PROBLEM STATEMENT: Only the pictures should be dropped; copy the rest of the entries exactly.

DATA TO USE:
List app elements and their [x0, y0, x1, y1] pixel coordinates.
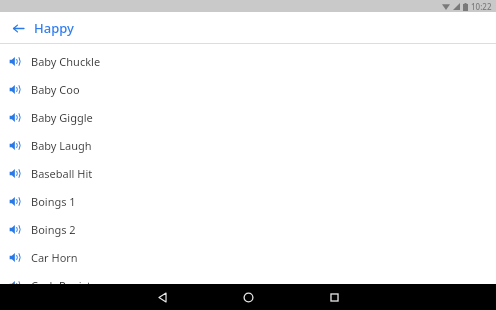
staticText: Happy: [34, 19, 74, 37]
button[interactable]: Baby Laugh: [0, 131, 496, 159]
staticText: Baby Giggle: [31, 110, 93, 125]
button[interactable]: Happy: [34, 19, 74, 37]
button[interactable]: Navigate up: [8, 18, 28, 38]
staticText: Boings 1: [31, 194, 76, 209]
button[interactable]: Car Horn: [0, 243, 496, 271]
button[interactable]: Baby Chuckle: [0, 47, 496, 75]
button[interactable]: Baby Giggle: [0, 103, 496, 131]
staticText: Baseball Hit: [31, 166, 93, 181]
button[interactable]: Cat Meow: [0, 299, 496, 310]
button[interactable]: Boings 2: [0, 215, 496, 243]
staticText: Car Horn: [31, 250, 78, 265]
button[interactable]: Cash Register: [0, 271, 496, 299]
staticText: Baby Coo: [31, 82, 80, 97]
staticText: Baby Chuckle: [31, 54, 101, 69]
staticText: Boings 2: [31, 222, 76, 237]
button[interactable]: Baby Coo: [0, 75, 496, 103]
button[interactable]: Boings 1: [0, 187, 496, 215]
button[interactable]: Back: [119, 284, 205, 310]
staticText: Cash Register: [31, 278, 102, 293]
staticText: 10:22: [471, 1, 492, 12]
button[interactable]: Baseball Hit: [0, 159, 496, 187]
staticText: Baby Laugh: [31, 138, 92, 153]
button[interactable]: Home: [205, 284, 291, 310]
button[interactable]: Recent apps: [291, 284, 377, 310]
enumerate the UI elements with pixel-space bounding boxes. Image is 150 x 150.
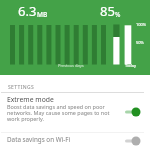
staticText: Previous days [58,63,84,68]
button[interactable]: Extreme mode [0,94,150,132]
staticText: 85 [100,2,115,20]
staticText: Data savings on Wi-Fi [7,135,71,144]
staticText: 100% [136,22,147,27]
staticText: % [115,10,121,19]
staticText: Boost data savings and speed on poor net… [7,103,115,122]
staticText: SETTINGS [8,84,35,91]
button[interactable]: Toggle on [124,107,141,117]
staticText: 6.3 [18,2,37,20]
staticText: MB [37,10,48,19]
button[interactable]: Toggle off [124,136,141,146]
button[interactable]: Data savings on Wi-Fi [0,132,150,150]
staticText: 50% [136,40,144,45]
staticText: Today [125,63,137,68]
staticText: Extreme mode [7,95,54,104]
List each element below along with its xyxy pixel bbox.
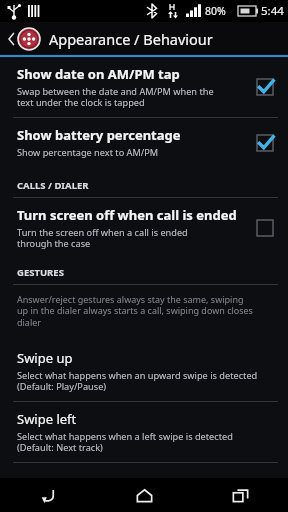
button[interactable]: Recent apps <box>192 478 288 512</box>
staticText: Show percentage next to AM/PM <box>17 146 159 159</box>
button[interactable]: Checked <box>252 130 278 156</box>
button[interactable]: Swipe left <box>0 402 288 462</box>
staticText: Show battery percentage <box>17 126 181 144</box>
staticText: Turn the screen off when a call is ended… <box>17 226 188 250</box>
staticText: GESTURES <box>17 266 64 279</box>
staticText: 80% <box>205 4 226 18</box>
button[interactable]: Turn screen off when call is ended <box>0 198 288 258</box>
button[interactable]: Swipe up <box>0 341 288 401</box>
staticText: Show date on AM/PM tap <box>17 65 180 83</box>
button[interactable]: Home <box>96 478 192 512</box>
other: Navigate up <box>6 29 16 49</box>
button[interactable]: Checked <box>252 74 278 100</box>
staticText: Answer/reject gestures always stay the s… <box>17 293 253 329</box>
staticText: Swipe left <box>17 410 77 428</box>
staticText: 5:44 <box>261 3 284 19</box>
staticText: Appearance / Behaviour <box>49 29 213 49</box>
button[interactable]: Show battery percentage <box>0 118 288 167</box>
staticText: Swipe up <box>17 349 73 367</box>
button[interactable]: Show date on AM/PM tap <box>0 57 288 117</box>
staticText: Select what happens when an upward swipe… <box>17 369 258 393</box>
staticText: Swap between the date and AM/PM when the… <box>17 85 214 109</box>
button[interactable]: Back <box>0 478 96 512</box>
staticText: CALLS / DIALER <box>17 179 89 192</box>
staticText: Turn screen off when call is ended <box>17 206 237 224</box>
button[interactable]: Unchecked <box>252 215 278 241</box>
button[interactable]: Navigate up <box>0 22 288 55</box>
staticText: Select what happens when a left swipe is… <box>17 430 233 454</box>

OUTPUT FOR THIS TASK:
List app elements and their [x0, y0, x1, y1] pixel coordinates.
staticText: Happy: [34, 19, 74, 37]
button[interactable]: Baby Laugh: [0, 131, 496, 159]
staticText: Baby Giggle: [31, 110, 93, 125]
button[interactable]: Happy: [34, 19, 74, 37]
button[interactable]: Navigate up: [8, 18, 28, 38]
staticText: Boings 1: [31, 194, 76, 209]
button[interactable]: Car Horn: [0, 243, 496, 271]
button[interactable]: Baby Chuckle: [0, 47, 496, 75]
button[interactable]: Baby Giggle: [0, 103, 496, 131]
staticText: Baseball Hit: [31, 166, 93, 181]
button[interactable]: Cat Meow: [0, 299, 496, 310]
button[interactable]: Boings 2: [0, 215, 496, 243]
staticText: Car Horn: [31, 250, 78, 265]
button[interactable]: Cash Register: [0, 271, 496, 299]
staticText: Baby Coo: [31, 82, 80, 97]
staticText: Baby Chuckle: [31, 54, 101, 69]
staticText: Boings 2: [31, 222, 76, 237]
button[interactable]: Baby Coo: [0, 75, 496, 103]
button[interactable]: Boings 1: [0, 187, 496, 215]
button[interactable]: Back: [119, 284, 205, 310]
staticText: Cash Register: [31, 278, 102, 293]
staticText: 10:22: [471, 1, 492, 12]
button[interactable]: Baseball Hit: [0, 159, 496, 187]
staticText: Baby Laugh: [31, 138, 92, 153]
button[interactable]: Home: [205, 284, 291, 310]
button[interactable]: Recent apps: [291, 284, 377, 310]
enumerate the UI elements with pixel-space bounding boxes. Image is 150 x 150.
staticText: Previous days [58,63,84,68]
button[interactable]: Extreme mode [0,94,150,132]
staticText: 85 [100,2,115,20]
staticText: Data savings on Wi-Fi [7,135,71,144]
staticText: 100% [136,22,147,27]
staticText: % [115,10,121,19]
staticText: Boost data savings and speed on poor net… [7,103,115,122]
staticText: SETTINGS [8,84,35,91]
button[interactable]: Toggle on [124,107,141,117]
staticText: 6.3 [18,2,37,20]
staticText: MB [37,10,48,19]
button[interactable]: Toggle off [124,136,141,146]
button[interactable]: Data savings on Wi-Fi [0,132,150,150]
staticText: 50% [136,40,144,45]
staticText: Today [125,63,137,68]
staticText: Extreme mode [7,95,54,104]
List each element below along with its xyxy pixel bbox.
button[interactable]: Recent apps <box>192 478 288 512</box>
staticText: Show percentage next to AM/PM <box>17 146 159 159</box>
button[interactable]: Checked <box>252 130 278 156</box>
button[interactable]: Swipe left <box>0 402 288 462</box>
staticText: Show battery percentage <box>17 126 181 144</box>
staticText: Turn the screen off when a call is ended… <box>17 226 188 250</box>
staticText: GESTURES <box>17 266 64 279</box>
staticText: 80% <box>205 4 226 18</box>
button[interactable]: Turn screen off when call is ended <box>0 198 288 258</box>
button[interactable]: Swipe up <box>0 341 288 401</box>
staticText: Show date on AM/PM tap <box>17 65 180 83</box>
button[interactable]: Home <box>96 478 192 512</box>
other: Navigate up <box>6 29 16 49</box>
button[interactable]: Checked <box>252 74 278 100</box>
staticText: Answer/reject gestures always stay the s… <box>17 293 253 329</box>
staticText: Swipe left <box>17 410 77 428</box>
staticText: 5:44 <box>261 3 284 19</box>
staticText: Appearance / Behaviour <box>49 29 213 49</box>
button[interactable]: Show battery percentage <box>0 118 288 167</box>
staticText: Swipe up <box>17 349 73 367</box>
button[interactable]: Show date on AM/PM tap <box>0 57 288 117</box>
staticText: Select what happens when an upward swipe… <box>17 369 258 393</box>
staticText: Swap between the date and AM/PM when the… <box>17 85 214 109</box>
button[interactable]: Back <box>0 478 96 512</box>
staticText: CALLS / DIALER <box>17 179 89 192</box>
staticText: Turn screen off when call is ended <box>17 206 237 224</box>
button[interactable]: Unchecked <box>252 215 278 241</box>
button[interactable]: Navigate up <box>0 22 288 55</box>
staticText: Select what happens when a left swipe is… <box>17 430 233 454</box>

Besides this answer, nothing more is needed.